Michael Meehan’s first novel conjures up an Australian Dust Bowl: The atmosphere is windy, dry and hardscrabble, and the simple folk who inhabit this sparsely populated tale tend toward the monosyllabic. Into this gritty Depression-era milieu--which has as much to do with Sergio Leone as with Steinbeck--arrives a young, beautiful and mysterious woman named Eileen, borne like an outback Botticelli Venus on waves of desert heat. She blows into town like a vision, “clothed in nothing but the green cotton dress that flicked and chopped about her, a patched and faded relic of some other person’s life....” Immediately, Eileen engages the curiosity--and hormones--of the locals, but she soon disappears as mysteriously as she arrived, leaving behind a bloodied dress and a nameless 16-year-old boy determined to track down Cabel Singh, the wandering Indian storyteller he believes is wrongly accused of Eileen’s presumed murder. The boy’s ensuing adventure north toward the forbidding Wirrengren Plain brings him into contact with a variety of human detritus: a sketchy debt adjuster, a traveling salesman named Old Sally, two Italian log cutters and their female companion, Gladness. Thanks to Meehan’s indulgently lyrical prose, however, this is an exhausting journey--desultory and repetitive, reminiscent of trudging head-on into a stiff wind--and the outcome is wrapped in layers of obscurity, making the reader wonder whether the point of this exercise is to be as mirage-like as the mysterious, untraceable Eileen.

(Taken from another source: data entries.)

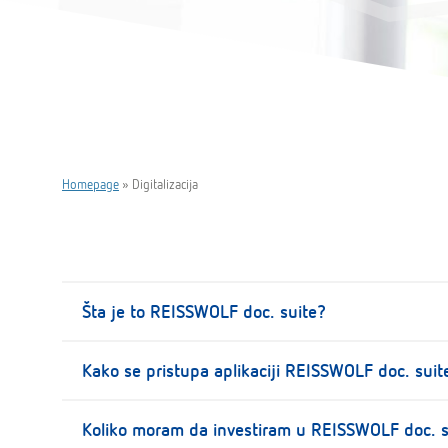
Homepage
»
Digitalizacija
Šta je to REISSWOLF doc. suite?
REISSWOLF doc. suite je cloud aplikacija za upra
Kako se pristupa aplikaciji REISSWOLF doc. suit
word, excel…), da njima upravljate i da ih razmenj
Ova web korisnička aplikacija je dostupna onog mo
Koliko moram da investiram u REISSWOLF doc. s
tableta ili mobilnog telefona.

THE WORLD’S ROOM By Todd London; Steerforth Press: 272 pp., $24

As it recedes into the past, the golden age of suburbia--say the late ‘60s and early ‘70s--seems more and more like the fault line between Now and the mythologically innocent realm of Then. Nostalgia for this era of awakening revolutions has a built-in bittersweetness: It still sounds fun and free, even when it’s held up, as it is increasingly, as the harbinger of all evil. For Todd London, a drama critic whose first novel has the meticulousness of a memoir, this age of Banlon, Joni Mitchell and divorce is as fascinating sociologically as it is rich in narrative. The result is this curious story of a 12-year-old named Teddy Hofmann who, upon the suicide of his older brother in 1969, decides to take his brother’s name: Erich. As bizarre as this is, the new Erich is perhaps the sanest person here: The original Erich is a pre-Prozac crazy whose breakdown is rendered with a poeticism appropriate to the times; Erich’s sister compulsively runs away with awful older men; Mrs. Hofmann is a self-obsessed would-be lounge singer who takes the kids on a rambling course through Mexico and Southern California; and Mr. Hofmann is a feckless Columbia prof who can’t seem to muster the energy to intercede for his kids. As the new Erich grows up, we see him get obsessed with Super 8 cameras, wearing monk’s robes in college and, in general, emulating eccentricities he only barely pulls off. It’s as if London is saying that sanity is, in part, performance: His false and fascinating Erich manages to survive both a screwed-up family and the weirdness of the times--even if true selfhood (and the end of the ‘70s) can’t be put off forever.